Accelerating K-mer Counting for Genomic Analysis in a Shared Memory Environment
k-mer counting is the process of counting k length substrings in a sequence. It is an important step in many bioinformatics applications including genome assembly, sequence error correction, and sequence alignment. Even though generating k-mer histograms seems simple and straightforward, processing large datasets efficiently with limited resources, especially memory, is very challenging. As the advancements in next-generation sequencing technologies have resulted in a tremendous growth of genomic data, it is inevitable for k-mer counters to be faster and more efficient. A lot of work has been done in the past decade to optimize k-mer counting.
We have developed "Frigate", a fast and efficient tool capable of counting and querying k-mers is presented. Its in-memory design utilizes multithreaded, lock-free data structures to improve performance. Thread synchronization is handled using the compare-and-swap technique. The parallel processing pipeline of Frigate is the result of careful performance engineering and design. Frigate was developed with the emphasis on values of k less than 20, aiming to maximize performance by employing different algorithms for different ranges of k values.
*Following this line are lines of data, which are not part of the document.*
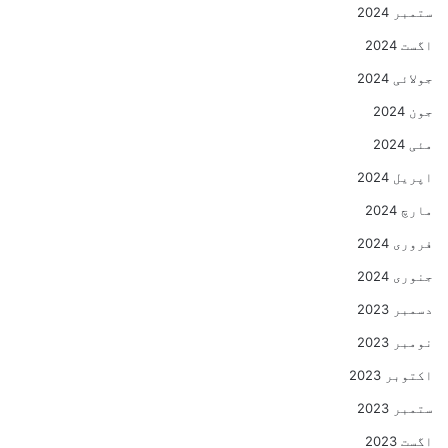
ستمبر 2024
اگست 2024
جولائی 2024
جون 2024
مئی 2024
اپریل 2024
مارچ 2024
فروری 2024
جنوری 2024
دسمبر 2023
نومبر 2023
اکتوبر 2023
ستمبر 2023
اگست 2023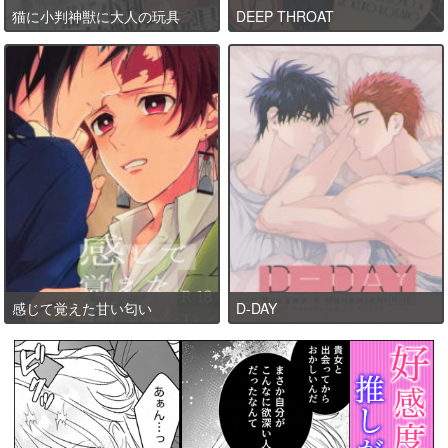
猫に小判神獣に大人の玩具
DEEP THROAT
感じて覚えた甘い匂い
D-DAY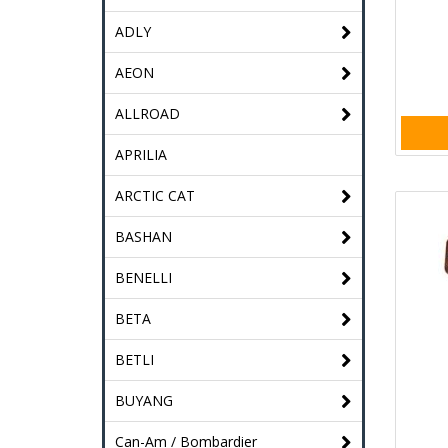
ADLY
AEON
ALLROAD
APRILIA
ARCTIC CAT
BASHAN
BENELLI
BETA
BETLI
BUYANG
Can-Am / Bombardier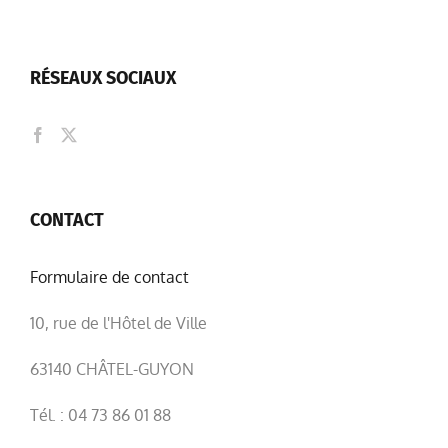
RÉSEAUX SOCIAUX
CONTACT
Formulaire de contact
10, rue de l'Hôtel de Ville
63140 CHÂTEL-GUYON
Tél. : 04 73 86 01 88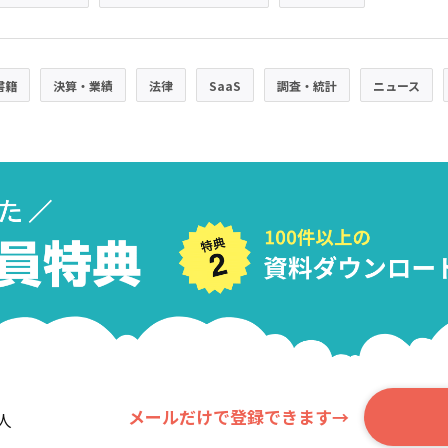
書籍
決算・業績
法律
SaaS
調査・統計
ニュース
メールだけで登録できます→
人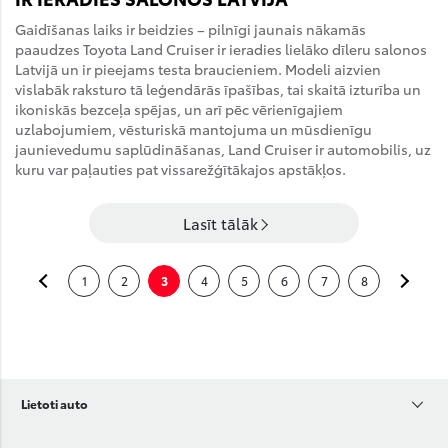
Gaidīšanas laiks ir beidzies – pilnīgi jaunais nākamās
paaudzes Toyota Land Cruiser ir ieradies lielāko dīleru salonos
Latvijā un ir pieejams testa braucieniem. Modeli aizvien
vislabāk raksturo tā leģendārās īpašības, tai skaitā izturība un
ikoniskās bezceļa spējas, un arī pēc vērienīgajiem
uzlabojumiem, vēsturiskā mantojuma un mūsdienīgu
jaunievedumu saplūdināšanas, Land Cruiser ir automobilis, uz
kuru var paļauties pat vissarežģītākajos apstākļos.
Lasīt tālāk
1
2
3
4
5
6
7
8
ATPAKAĻ
TĀLĀ
Lietoti auto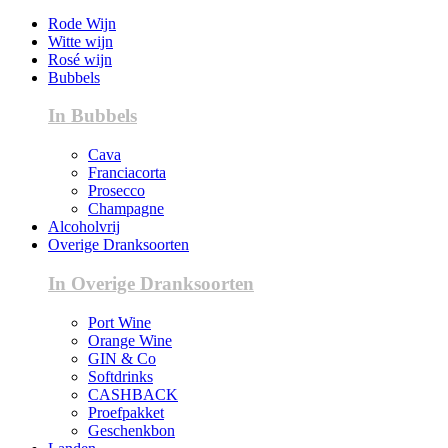
Rode Wijn
Witte wijn
Rosé wijn
Bubbels
In Bubbels
Cava
Franciacorta
Prosecco
Champagne
Alcoholvrij
Overige Dranksoorten
In Overige Dranksoorten
Port Wine
Orange Wine
GIN & Co
Softdrinks
CASHBACK
Proefpakket
Geschenkbon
Frigate is written in C and freely available at https://github.com/Gunavaran/frigate under MIT license.
The performance of Frigate was compared with six state-of-the-art k-mer counters: Jellyfish, DSK, Gerbil, CHTKC, KMC2, and KMC3, using two real-world datasets. The experiments were carried out for k values of 10, 15, and 17 using a different number of threads in the range [1, 32]. The results show that Frigate achieves a comparable performance or up to 2-3x speedup compared to its competitors, especially for large datasets. The k-mer counters were analyzed based on the running time, amount of memory used, and scalability. The correctness of Frigate was evaluated by comparing the k-mer frequency histogram with those of other k-mer counters.